The union representing some border workers shares the Prime Minister's concern for staff being stigmatised in their communities, with some being refused gym memberships.
Jacinda Ardern said earlier this week border workers were "being isolated from their usual community groups and activities because it's known that they are in the border workforce", and even their children have been targeted.
"Some children in school are being bullied and isolated because people know that their families work at the border," she said.
It came as the Prime Minister came under pressure to introduce mandatory COVID-19 daily saliva testing for border workers, in the wake of the latest community outbreak in Auckland. Saliva testing is currently optional for quarantine staff.
"Every decision we make to add extra layers of testing and reassurance, we give careful consideration to in terms of our mandated requirements, both in terms of the safety, but also we need to keep people working there," Ardern said.
"A lot of people wouldn't put up their hands for these jobs right now and yet we ask people to show up every single day under those circumstances. That is in our minds as well."

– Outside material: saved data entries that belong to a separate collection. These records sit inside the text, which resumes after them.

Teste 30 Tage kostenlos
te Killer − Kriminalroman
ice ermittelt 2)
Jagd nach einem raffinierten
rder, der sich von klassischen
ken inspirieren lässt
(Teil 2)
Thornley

E tū head of aviation Savage, who goes by only one name, told Newshub border workers need to be acknowledged for the "hard mahi they do" ensuring New Zealanders are protected from COVID-19, while the essential services they provide continue.
"For the past year border workers have not only had to face the challenge of putting themselves and their families at risk working during a pandemic, some have also been stigmatised and suffered exclusionary behaviour from people in their community," he said.

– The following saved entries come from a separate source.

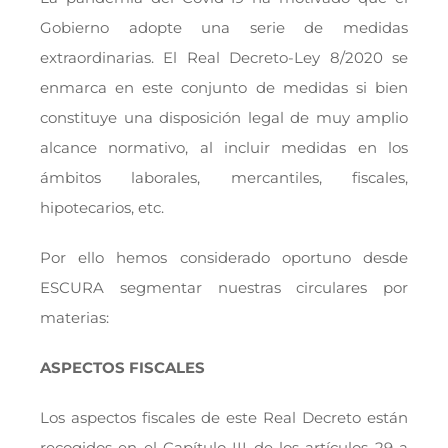
Gobierno adopte una serie de medidas
extraordinarias. El Real Decreto-Ley 8/2020 se
enmarca en este conjunto de medidas si bien
constituye una disposición legal de muy amplio
alcance normativo, al incluir medidas en los
ámbitos laborales, mercantiles, fiscales,
hipotecarios, etc.
Por ello hemos considerado oportuno desde
ESCURA segmentar nuestras circulares por
materias:
ASPECTOS FISCALES
Los aspectos fiscales de este Real Decreto están
recogidos en el Capítulo III de los artículos 29 a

"We all need to recognise the vital role border workers play in keeping the economy moving during the pandemic. Some of them earn close to minimum wage but they carry on working because they know the work they do is important."
Savage said members have reported being refused a gym membership because of their job, or their children not allowed to play with other children at school due to fearful parents.
He says fears and anxiety around COVID-19 are understandable, but the Prime Minister's advice - to be stay calm and be kind - is vital.
"Empathy and support for our border workers will go a long way towards conveying our collective gratitude for the services they have provided to New Zealand as a nation."
COVID-19 Response Minister Chris Hipkins said he has also received reports about border workers being isolated in their communities.
"I think what we're hearing from our frontline is they're finding it difficult to fill their rosters, to make sure they've got enough people doing those jobs, and it is because people are reluctant to work in those jobs at the moment," he said on Wednesday.
"I have had reports of people being isolated within their communities, there being a real stigma associated with working at the border, including anecdotal reports of some of the border workers' kids being bullied at school.
"Those sorts of things really put people off doing these jobs and my message to all New Zealanders is to metaphorically wrap our arms around these people and be supportive of them. They are doing outstanding work."
The first batch of 60,000 Pfizer-BioNTech COVID-19 vaccines arrived in New Zealand earlier this week and the 12,000-strong border workforce will start receiving jabs from Saturday.
Managed isolation and quarantine (MIQ) cleaners, nurses, security staff and those who undertake health checks are first in line, as are custom and border officials, and airline staff.
The Government expects further shipments of vaccine over the coming weeks and will receive about 225,000 vaccine courses by the end of March. The rest of the population will start receiving vaccines from the middle of the year.
The vaccines will be administered to people 16 years and over. Patients receiving certain cancer drugs and antibody medicines should not receive it. Pregnant women should discuss the risks with their doctor, but it has been deemed safe for women who are lactating.
The Government has invested in a portfolio of four vaccines - 750,000 doses from Pfizer-BioNTech, 5 million from Janssen, 3.8 million from the University of Oxford/AstraZeneca and 5.36 million from Novavax.